Le lundi 27 avril 2026, le centre hospitalier de Perpignan a activé son plan 'hôpital en tension', premier échelon du plan blanc, en raison d'une affluence sans précédent de patients.
Ce jour-là, la situation aux urgences a atteint un point critique. Des rangées de brancards à l'extérieur et des ambulanciers contraints à de longues heures d'attente pour transférer leurs patients ont été rapportées. 'Il y avait entre 14 et 15 heures d’attente pour voir un médecin dès 9 heures du matin. Ce phénomène à cette période de l'année est inacceptable', a déclaré François Sanchez, secrétaire du syndicat Force ouvrière de l'hôpital, cité par ICI Occitanie.
'Il n'est pas normal que les patients attendent dehors, exposés aux intempéries', a déploré Albin Michelet, membre du syndicat CGT du SDIS 66, dans un entretien accordé à L’Indépendant. Le personnel réclame des renforts immédiats et plus de lits pour améliorer la prise en charge des patients.

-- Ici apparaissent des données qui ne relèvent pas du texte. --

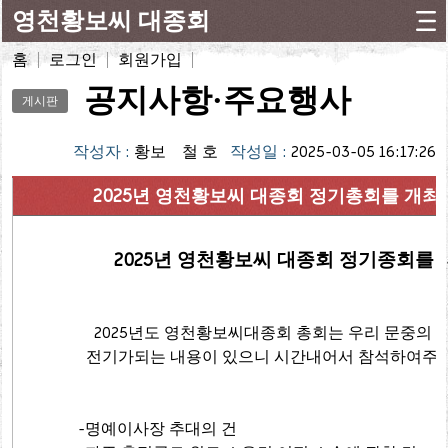
영천황보씨 대종회
홈
로그인
회원가입
공지사항·주요행사
게시판
작성자 :
황보 철 호
작성일 :
2025-03-05 16:17:26
2025년 영천황보씨 대종회 정기총회를 개최
2025년 영천황보씨 대종회 정기종회를
2025년도 영천황보씨대종회 총회는 우리 문중의
전기가되는 내용이 있으니 시간내어서 참석하여주시기
-명예이사장 추대의 건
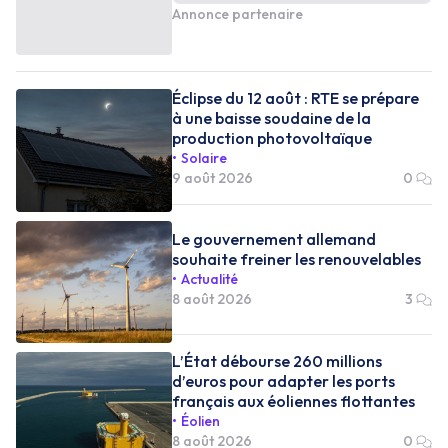
Annonce partenaire
Éclipse du 12 août : RTE se prépare
à une baisse soudaine de la
production photovoltaïque
Solaire
9 août 2026
0
Le gouvernement allemand
souhaite freiner les renouvelables
Actualité
8 août 2026
3
L’État débourse 260 millions
d’euros pour adapter les ports
français aux éoliennes flottantes
Éolien
8 août 2026
0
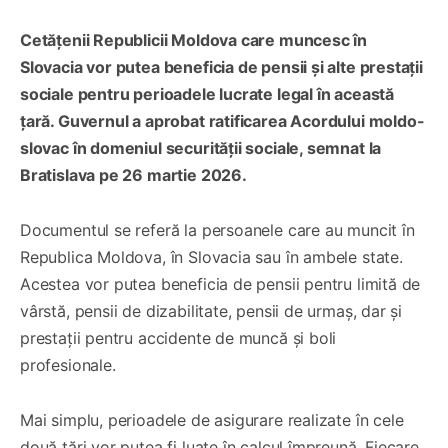
Cetățenii Republicii Moldova care muncesc în
Slovacia vor putea beneficia de pensii și alte prestații
sociale pentru perioadele lucrate legal în această
țară. Guvernul a aprobat ratificarea Acordului moldo-
slovac în domeniul securității sociale, semnat la
Bratislava pe 26 martie 2026.
Documentul se referă la persoanele care au muncit în
Republica Moldova, în Slovacia sau în ambele state.
Acestea vor putea beneficia de pensii pentru limită de
vârstă, pensii de dizabilitate, pensii de urmaș, dar și
prestații pentru accidente de muncă și boli
profesionale.
Mai simplu, perioadele de asigurare realizate în cele
două țări vor putea fi luate în calcul împreună. Fiecare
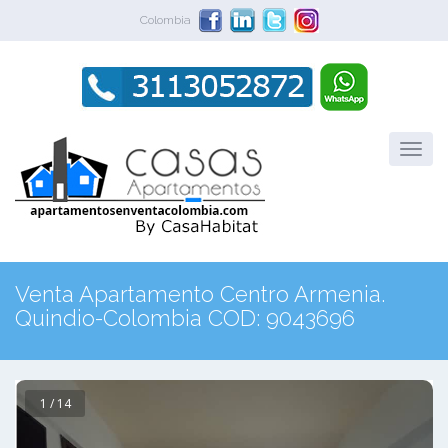
Colombia
Venta Apartamento Centro Armenia.
Quindio-Colombia COD: 9043696
1 / 14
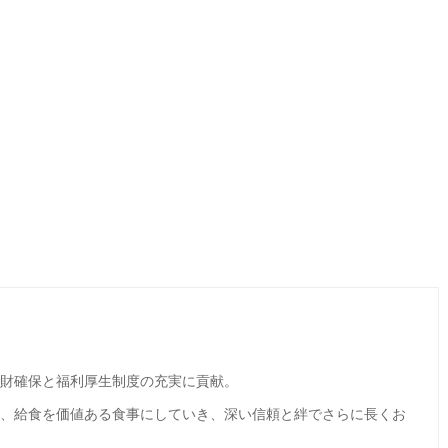
財確保と福利厚生制度の充実に貢献。
し、給食を価値ある食事にしていき、深い信頼と絆でさらに長くお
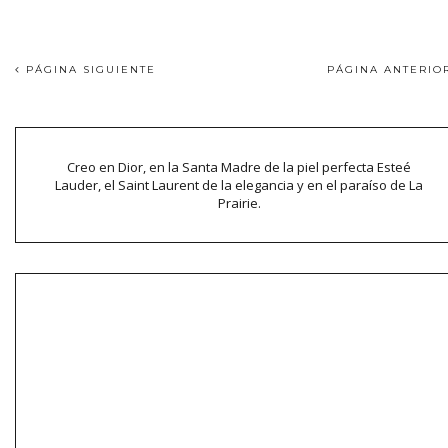
PÁGINA SIGUIENTE
PÁGINA ANTERI
Creo en Dior, en la Santa Madre de la piel perfecta Esteé
Lauder, el Saint Laurent de la elegancia y en el paraíso de La
Prairie.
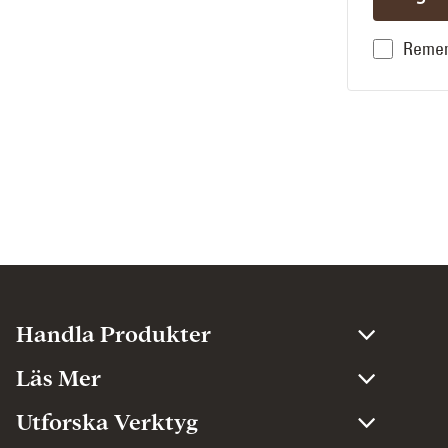
Reme
Handla Produkter
Läs Mer
Utforska Verktyg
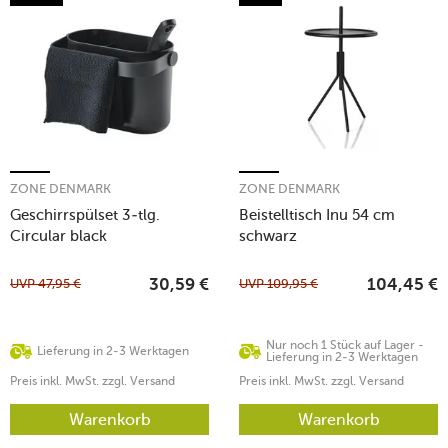
ZONE DENMARK
ZONE DENMARK
Geschirrspülset 3-tlg.
Beistelltisch Inu 54 cm
Circular black
schwarz
UVP
47,95
€
UVP
109,95
€
30,59
€
104,45
€
Nur noch 1 Stück auf Lager -
Lieferung in 2-3 Werktagen
Lieferung in 2-3 Werktagen
Preis inkl. MwSt. zzgl. Versand
Preis inkl. MwSt. zzgl. Versand
Warenkorb
Warenkorb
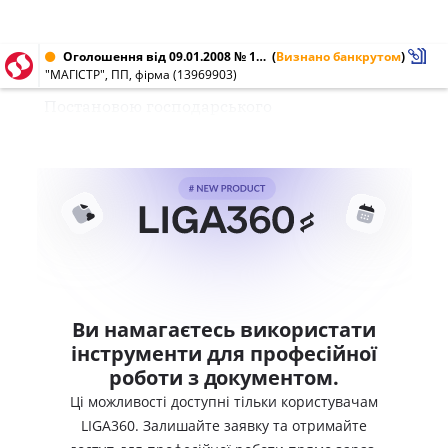
Оголошення від 09.01.2008 № 13969903
(
Визнано банкрутом
)
"МАГІСТР", ПП, фірма (13969903)
Постановою господарського
Ви намагаєтесь використати
інструменти для професійної
роботи з документом.
Ці можливості доступні тільки користувачам
LIGA360. Залишайте заявку та отримайте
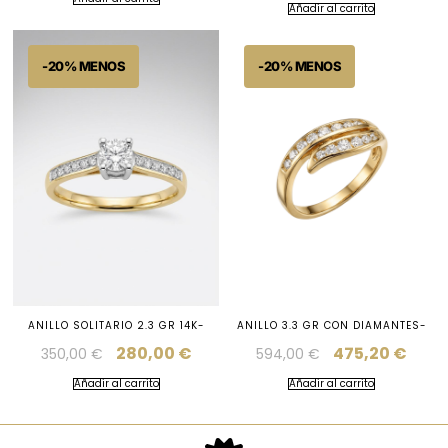
Añadir al carrito
ANILLO SOLITARIO 2.3 GR 14K-
ANILLO 3.3 GR CON DIAMANTES-
280,00
€
475,20
€
350,00
€
594,00
€
Añadir al carrito
Añadir al carrito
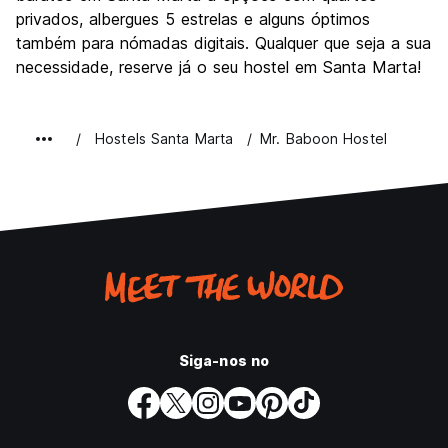
privados, albergues 5 estrelas e alguns óptimos
também para nómadas digitais. Qualquer que seja a sua
necessidade, reserve já o seu hostel em Santa Marta!
Hostels Santa Marta
Mr. Baboon Hostel
Siga-nos no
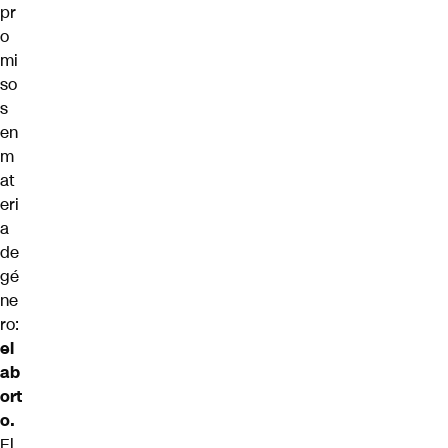
pr
o
mi
so
s
en
m
at
eri
a
de
gé
ne
ro:
el
ab
ort
o.
El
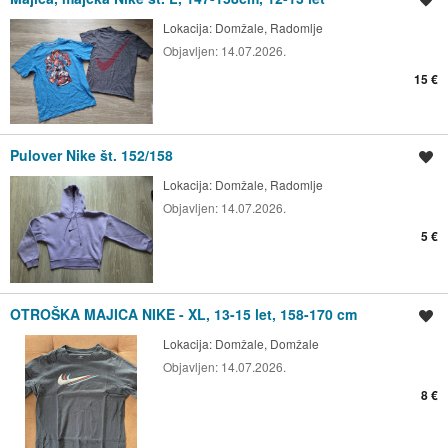
Lokacija:
Domžale, Radomlje
Objavljen:
14.07.2026.
15 €
Pulover Nike št. 152/158
Shrani oglas
Lokacija:
Domžale, Radomlje
Objavljen:
14.07.2026.
5 €
OTROŠKA MAJICA NIKE - XL, 13-15 let, 158-170 cm
Shrani oglas
Lokacija:
Domžale, Domžale
Objavljen:
14.07.2026.
8 €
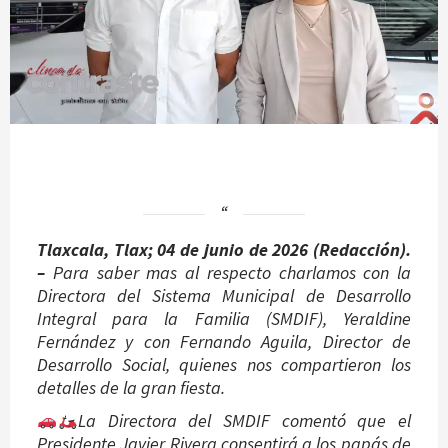
Tlaxcala, Tlax; 04 de junio de 2026 (Redacción).
–
Para saber mas al respecto charlamos con la
Directora del Sistema Municipal de Desarrollo
Integral para la Familia (SMDIF), Yeraldine
Fernández y con Fernando Aguila, Director de
Desarrollo Social, quienes nos compartieron los
detalles de la gran fiesta.
La Directora del SMDIF comentó que el
Presidente Javier Rivera consentirá a los papás de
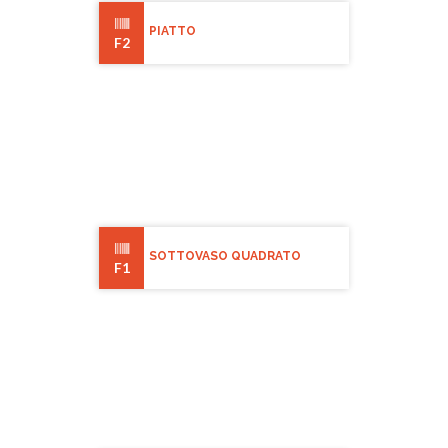
PIATTO
F2
SOTTOVASO QUADRATO
F1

La situation délicate est aggravée par une grève dans les cliniques MédiPole Saint-Roch à Cabestany et Saint-Pierre, qui a débuté le 24 avril. Albin Michelet a précisé que 'les grèves sont prévisibles et qu'il aurait été possible de renforcer les équipes'. Ce manque de personnel devient intenable pour les victimes, a-t-il ajouté.
Cependant, depuis le mardi 28 avril, une légère amélioration est signalée, d'après ICI Occitanie. L'Agence régionale de santé (ARS) a déclaré qu'aucun renfort n'avait été spécifiquement mobilisé, mais que l'activation du plan 'hôpital sous tension' facilite la gestion en crise, permettant d'accélérer les sorties et transferts.